Magnesium rich foods:

• Nuts

• Seeds

• Spinach

• Legumes, lentils

• Whole grains

• Avocado

• Cocoa

• Soy

• Algae, sea weed

 

Causes of deficiency:

• Chronic stress

• Poor intake from natural sources

• High intake of processed food

• Over consumption of alcohol, caffeine

• 80% loss in cooking and processing

 

Magnesium is also called the “master mineral” due to its diverse and varied role in human health. Humans have evolved around this important mineral, obtaining it directly from natural resources such as rivers, streams, lakes and plants grown from mineral-rich soil. Fortunately, there is an emerging interest in the role of magnesium in preventing and managing disorders like hypertension, heart disease and diabetes.

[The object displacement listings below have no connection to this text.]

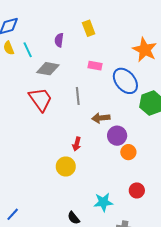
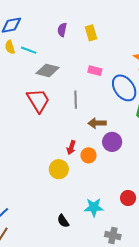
purple semicircle: (59, 40) -> (62, 30), moved
cyan line: (28, 50) -> (29, 50), turned -49
orange circle: (128, 152) -> (88, 155), moved

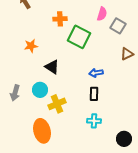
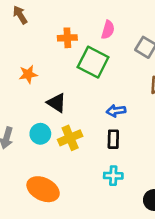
pink semicircle: (102, 14) -> (108, 30), moved
yellow cross: (57, 104) -> (70, 138), moved
orange ellipse: (42, 131) -> (43, 189), turned -50

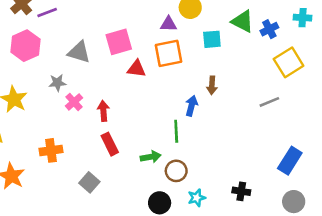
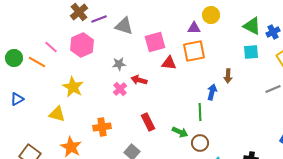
cyan square: (212, 39) -> (251, 52), moved
gray triangle: (79, 52) -> (124, 26), moved
gray star: (57, 83) -> (119, 64), moved
red arrow: (103, 111) -> (139, 80), moved, turned -70
green arrow: (151, 157) -> (180, 132), turned 35

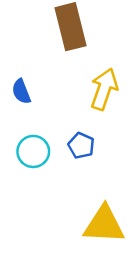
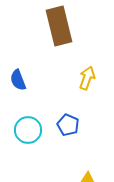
yellow arrow: (104, 89) -> (87, 78), size x0.7

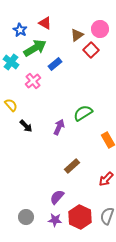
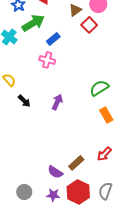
pink cross: (33, 81) -> (47, 60), moved, turned -35
green semicircle: (83, 113) -> (99, 88), moved
brown rectangle: (72, 166) -> (76, 163), moved
purple semicircle: (57, 197) -> (55, 172), turned -98

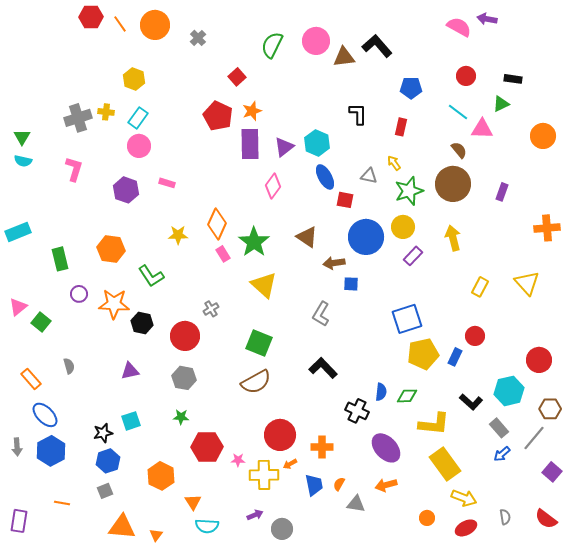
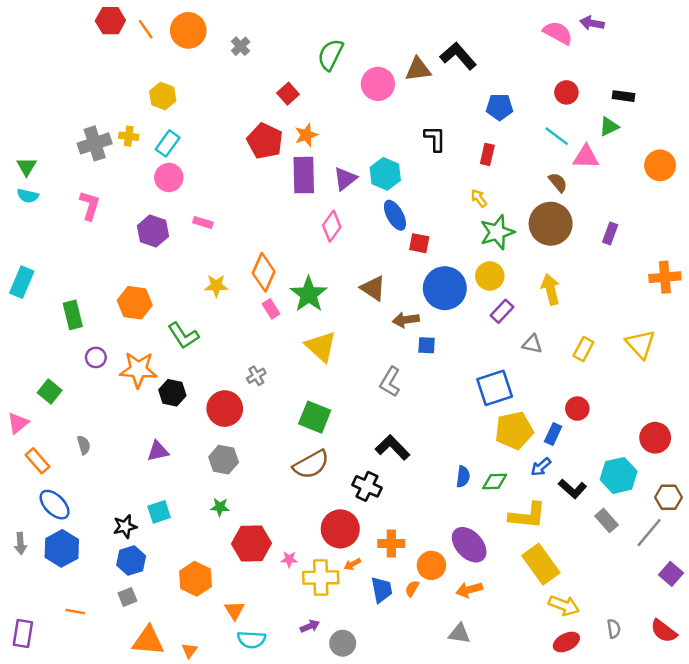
pink circle: (316, 41) -> (378, 84), moved
gray triangle: (369, 176) -> (532, 344), moved
cyan rectangle: (18, 232) -> (22, 282), turned -45
pink triangle: (18, 307) -> (18, 423), moved
black cross: (357, 411) -> (367, 486), moved
blue arrow: (502, 454) -> (541, 467), moved
gray triangle: (356, 504) -> (459, 633), moved
orange circle: (427, 518) -> (431, 565), moved, size x1.5

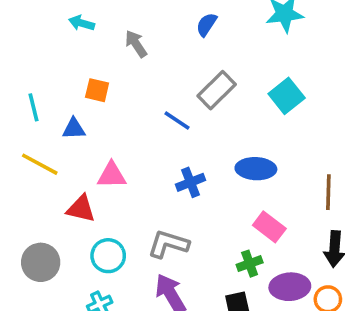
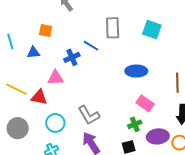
gray rectangle: (217, 90) -> (113, 28), turned -45
cyan square: (287, 96) -> (152, 30), turned -30
yellow line: (40, 164) -> (16, 89), moved
blue cross: (190, 182) -> (72, 57), moved
gray L-shape: (168, 244) -> (89, 115), turned -135

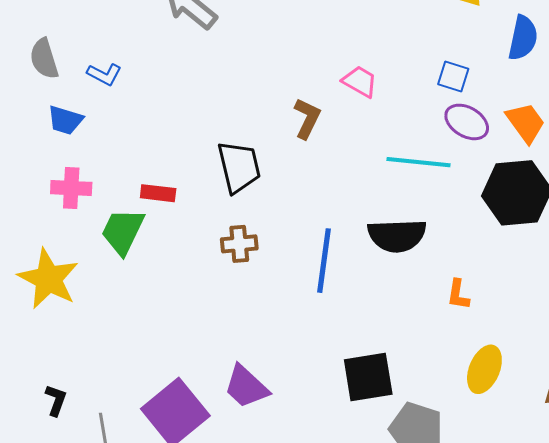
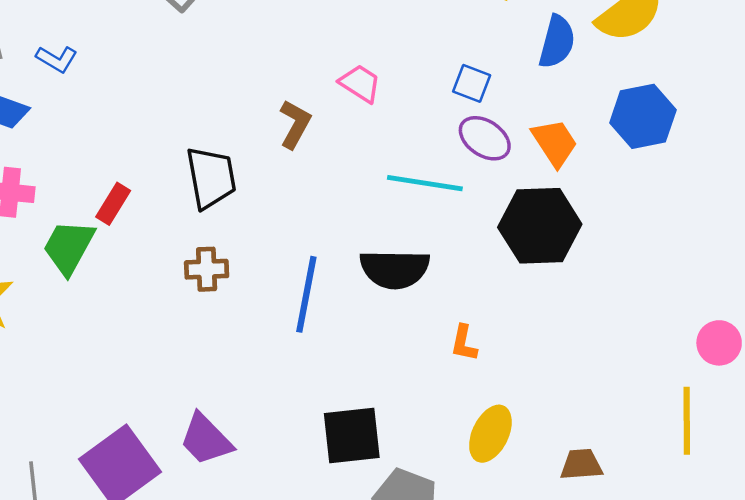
red rectangle: (158, 193) -> (113, 204), turned -68

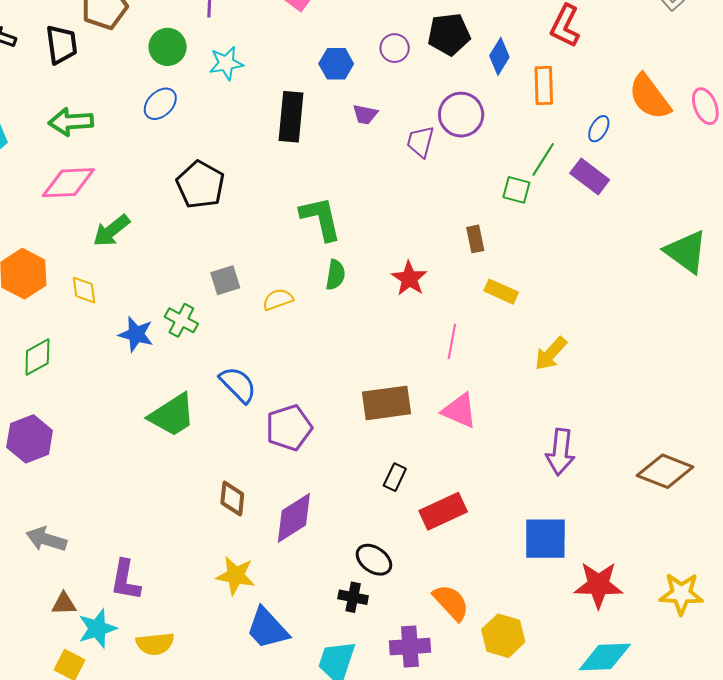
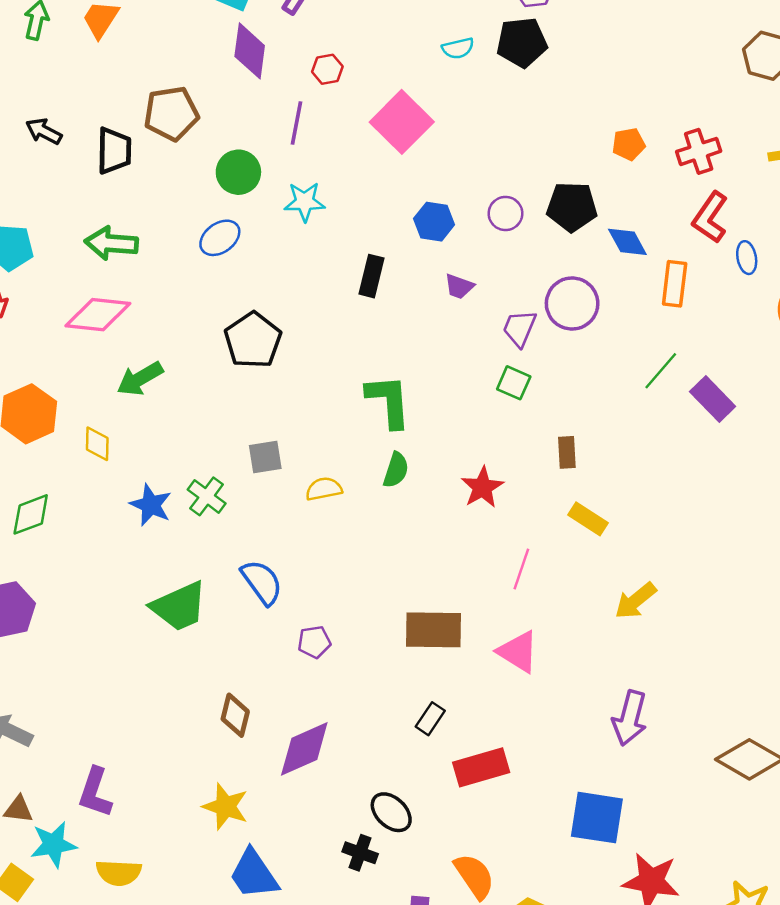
blue diamond: (499, 56) -> (627, 242), turned -69
black rectangle: (291, 117) -> (371, 276), size x0.7
blue ellipse: (599, 129) -> (747, 258), moved, turned -48
green square: (516, 190) -> (514, 383), moved
purple pentagon: (289, 428) -> (314, 642), size x0.6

If corrective measures are taken to prevent magnesium deficiency, it can help to prevent many ailments and decrease the need for prescription drug treatment. Consuming foods that are naturally rich in magnesium is the first step towards preventing a deficiency. Nature has provided us with an abundant, natural magnesium in the form of plant foods, which also come with additional beneficial additives such as antioxidants and phytonutrients that help to prevent ailments and decrease the risk of disease.

It has been observed that in a number of economically poor countries where greens, nuts, seeds, lentils and legume consumption is high, there is an absence of magnesium deficiency. On the other hand, affluent nations that rely more heavily on processed foods report a prevalence of magnesium deficiency. Nature is our incredible healer, we are connected to the therapeutics of plants, and when we return to this connection we can liberate ourselves from ailments, disorders and diseases.